Nous préférons vous vendre un produit certifié venu de loin qu’une promesse invérifiable venue d’à côté, et nous continuerons à travailler jusqu’à pouvoir offrir les deux.
Par écrit
Ce que nous promettons, et ce que nous refusons de promettre
Nous garantissons
- Le label de certification est affiché sur chaque produit certifié, et le certificat qui le soutient est disponible sur demande.
- Les produits non certifiés sont étiquetés pour exactement ce qu’ils sont. L’agriculture raisonnée locale n’est jamais présentée comme bio.
- Chaque lot est traçable jusqu’à son producteur certifié.
- Nous répondons franchement aux questions d’approvisionnement, en magasin ou à [email protected], y compris celles que nous préférerions ne pas entendre.
Nous refusons de promettre
- Nous ne promettons pas la neutralité carbone. Importer de la nourriture à travers un océan a une empreinte, et nous la publions au lieu de la compenser en note de bas de page.
- Nous ne promettons pas que le bio est bon marché. Il coûte plus cher à cultiver, à certifier et à transporter, et prétendre le contraire serait vous insulter.
- Nous ne promettons pas que tout peut être produit localement aujourd’hui. Une offre bio certifiée aux normes européennes n’existe pas encore à l’échelle à Maurice.
- Nous ne promettons pas de résultats de santé. Le bio change ce à quoi vous êtes exposé, pas ce que la médecine peut faire.
Questions
Vos questions d’approvisionnement
- Pourquoi Naturespan importe-t-il au lieu d’acheter local ?
- Parce qu’il n’existe aujourd’hui à Maurice aucun producteur de fruits, de légumes ou d’épicerie certifié bio selon les normes européennes, ni de cadre réglementaire local pour en créer. Quand des producteurs locaux cultivent avec soin en agriculture raisonnée, nous travaillons avec eux et étiquetons leurs produits honnêtement comme non certifiés. Pour tout ce qui doit être authentiquement certifié, c’est en Europe que l’offre certifiée existe.

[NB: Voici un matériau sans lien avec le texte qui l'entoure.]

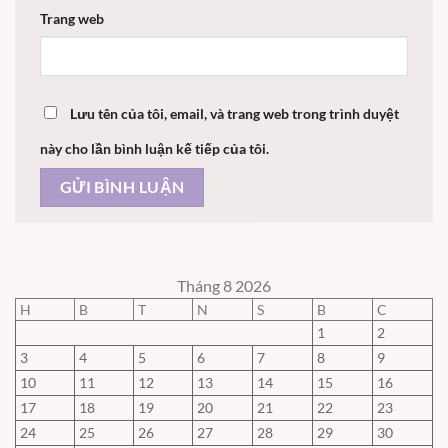
Trang web
Lưu tên của tôi, email, và trang web trong trình duyệt
này cho lần bình luận kế tiếp của tôi.
Tháng 8 2026
H
B
T
N
S
B
C
1
2
3
4
5
6
7
8
9
10
11
12
13
14
15
16
17
18
19
20
21
22
23
24
25
26
27
28
29
30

- Comment la nourriture voyage-t-elle concrètement ?
- Environ 95 pour cent de notre volume arrive par porte-conteneurs, un trajet d’environ 28 jours qui convient parfaitement à l’épicerie sèche et émet environ 15 g de CO2 par kilogramme. Une petite part de produits frais voyage par avion, que nous limitons délibérément car le fret aérien émet environ 500 g de CO2 par kilogramme, plus de 30 fois plus.
- Le bio importé reste-t-il meilleur que le conventionnel local ?
- Au vu des données, généralement oui. Weber et Matthews (2008) ont montré que le transport représente environ 11 pour cent des émissions liées à l’alimentation contre environ 83 pour cent pour la production, et Clark et Tilman (2017) ont montré que la nature de l’aliment compte bien plus que les kilomètres. Un produit bio venu par mer porte souvent une charge environnementale totale plus faible qu’un produit local cultivé aux intrants de synthèse.
- Que faites-vous pour réduire l’empreinte ?
- Le fret maritime d’abord et toujours, des conteneurs consolidés mensuels plutôt que des expéditions partielles, le fret aérien restreint aux produits frais sans alternative, et trois chantiers locaux : des partenariats en agriculture raisonnée, l’exploration d’un approvisionnement sud-africain certifié pour les agrumes, et un projet de ferme-conteneur pour cultiver des feuilles sur l’île même. Les progrès sont suivis sur notre page développement durable.